**EXERCISE OBJECTIVE:** Further down are entries; set down exactly and only the lines from the one with "стали, произведенной без" up to and including the one with "oslobođenja i Dan", dropping each picture.

[Records drawn from a dataset]
********************

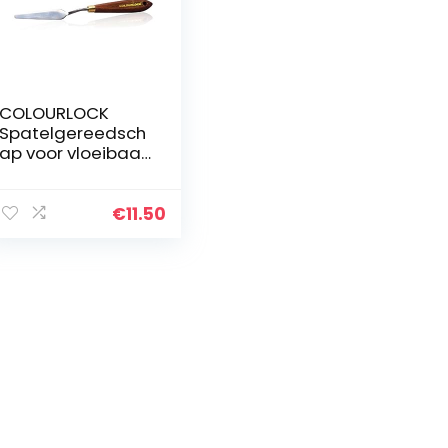
COLOURLOCK
Spatelgereedsch
ap voor vloeibaar
leer
€
11.50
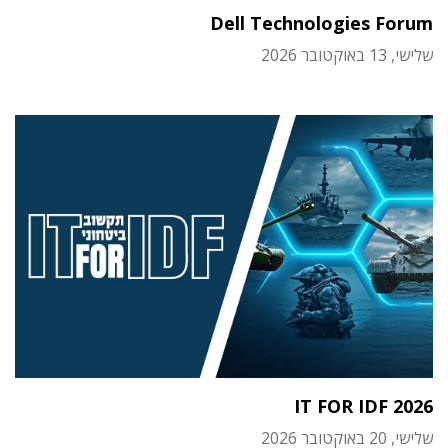
Dell Technologies Forum
שלישי, 13 באוקטובר 2026
IT FOR IDF 2026
שלישי, 20 באוקטובר 2026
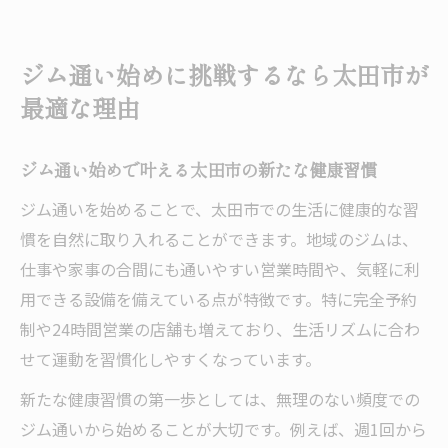
ジム通いが太田市で続きやすい理由を解説
自分に合うジム選びで始める健康生活の一
ジム通い始めに挑戦するなら太田市が
歩
最適な理由
太田市ジム利用が日常に溶け込むポイント
日常に取り入れるジム習慣で健康づくりを実感
ジム通い始めで叶える太田市の新たな健康習慣
ジム習慣化で感じる日々の体調変化と成果
ジム通いを始めることで、太田市での生活に健康的な習
ジム通いが日常生活に与えるポジティブな
慣を自然に取り入れることができます。地域のジムは、
影響
仕事や家事の合間にも通いやすい営業時間や、気軽に利
太田市のジムで自然に続く健康習慣の秘訣
用できる設備を備えている点が特徴です。特に完全予約
ジム利用で健康づくりを実感するコツ
制や24時間営業の店舗も増えており、生活リズムに合わ
生活に溶け込むジム習慣がもたらす変化
せて運動を習慣化しやすくなっています。
初心者が続けやすいジム選びの秘訣を解説
新たな健康習慣の第一歩としては、無理のない頻度での
初心者でも安心なジム選びのポイントを紹
ジム通いから始めることが大切です。例えば、週1回から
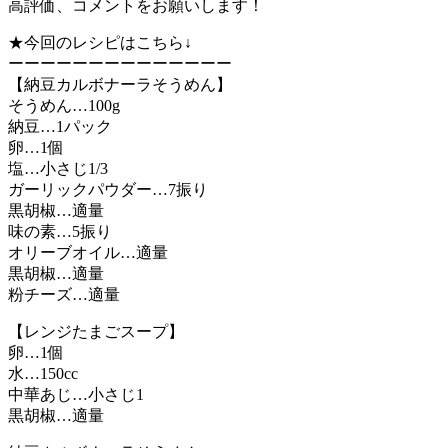
高評価、コメントをお願いします！
★今回のレシピはこちら↓
ーーーーーーーーーーーーーー
【納豆カルボナーラそうめん】
そうめん…100g
納豆…1パック
卵…1個
塩…小さじ1/3
ガーリックパウダー…7振り
黒胡椒…適量
味の素…5振り
オリーブオイル…適量
黒胡椒…適量
粉チーズ…適量
【レンジたまごスープ】
卵…1個
水…150cc
中華あじ…小さじ1
黒胡椒…適量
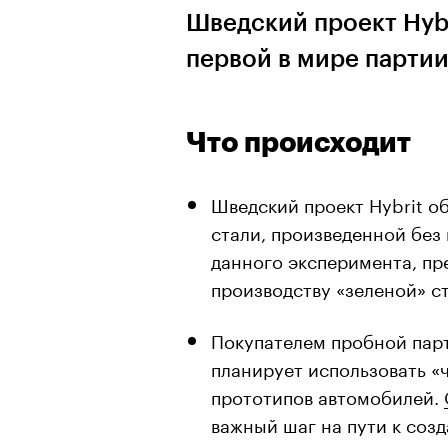
Шведский проект Hybr
первой в мире партии
Что происходит
Шведский проект Hybrit об
стали, произведенной без 
данного эксперимента, пр
производству «зеленой» ст
Покупателем пробной парт
планирует использовать «
прототипов автомобилей.
важный шаг на пути к соз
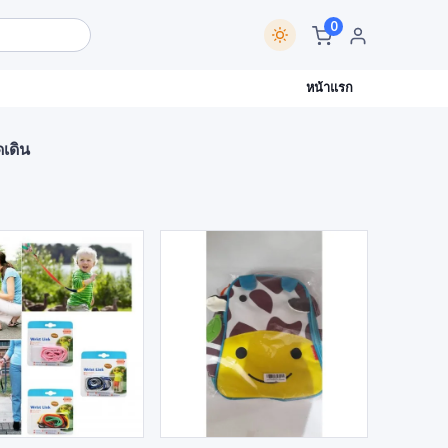
0
หน้าแรก
ดเดิน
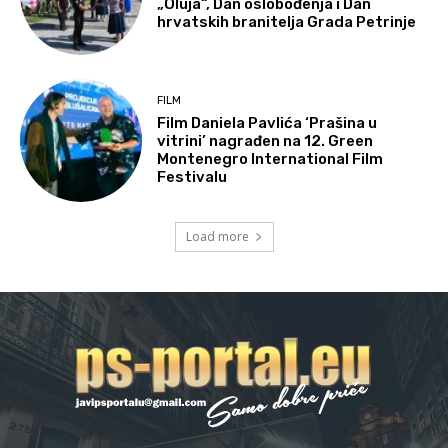
„Oluja“, Dan oslobođenja i Dan
hrvatskih branitelja Grada Petrinje
FILM
Film Daniela Pavlića ‘Prašina u
vitrini’ nagrađen na 12. Green
Montenegro International Film
Festivalu
Load more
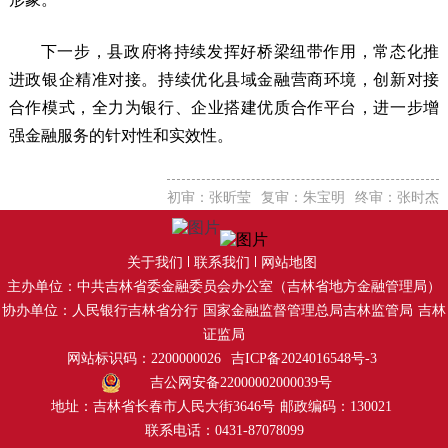
下一步，县政府将持续发挥好桥梁纽带作用，常态化推
进政银企精准对接。持续优化县域金融营商环境，创新对接
合作模式，全力为银行、企业搭建优质合作平台，进一步增
强金融服务的针对性和实效性。
初审：张昕莹
复审：朱宝明
终审：张时杰
关于我们
联系我们
网站地图
主办单位：中共吉林省委金融委员会办公室（吉林省地方金融管理局）
协办单位：人民银行吉林省分行
国家金融监督管理总局吉林监管局
吉林
证监局
网站标识码：2200000026
吉ICP备2024016548号-3
吉公网安备22000002000039号
地址：吉林省长春市人民大街3646号
邮政编码：130021
联系电话：0431-87078099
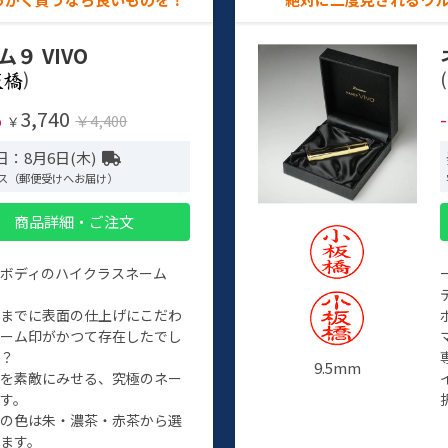
ム９ VIVO
)
(
3,740
%
￥4,400
￥
日：8月6日(木)
ス（郵便受けへお届け）
商品詳細・ご注文
ルボディのハイクラスネーム
程までに表面の仕上げにこだわ
ネーム印がかつて存在したでし
か？
9.5mm
たを素敵にみせる、究極のネー
す。
クの色は朱・濃茶・赤茶から選
ます。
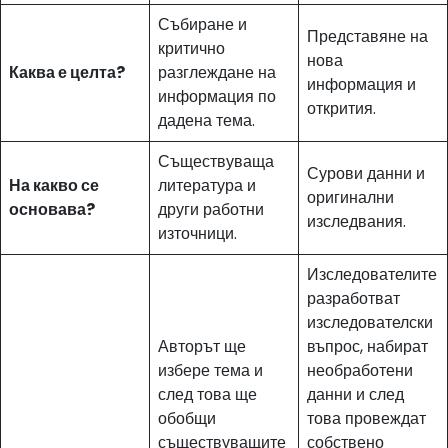
Събиране и
Представяне на
критично
нова
Каква е целта?
разглеждане на
информация и
информация по
открития.
дадена тема.
Съществуваща
Сурови данни и
На какво се
литература и
оригинални
основава?
други работни
изследвания.
източници.
Изследователите
разработват
изследователски
Авторът ще
въпрос, набират
избере тема и
необработени
след това ще
данни и след
обобщи
това провеждат
съществуващите
собствено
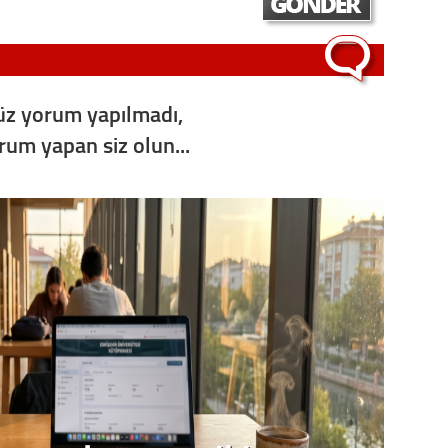
Op. D
Sağlığı
z yorum yapılmadı,
orum yapan siz olun...
Uzm. 
Vatand
M. M
Hayır,
Seda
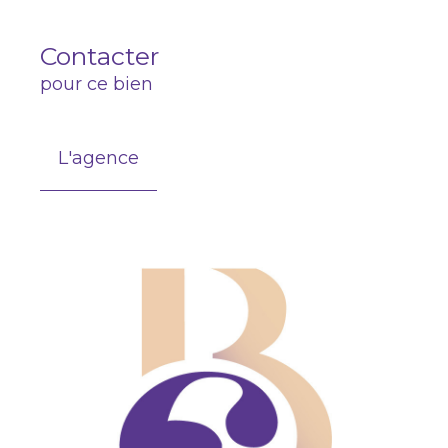
Contacter
pour ce bien
L'agence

********************

**WRITTEN RESPONSE:**
стали, произведенной без 
данного эксперимента, пр
производству «зеленой» ст
Покупателем пробной парт
планирует использовать «
прототипов автомобилей.
важный шаг на пути к соз
0
หน้าแรก
ดเดิน
„Oluja“, Dan oslobođenja i Dan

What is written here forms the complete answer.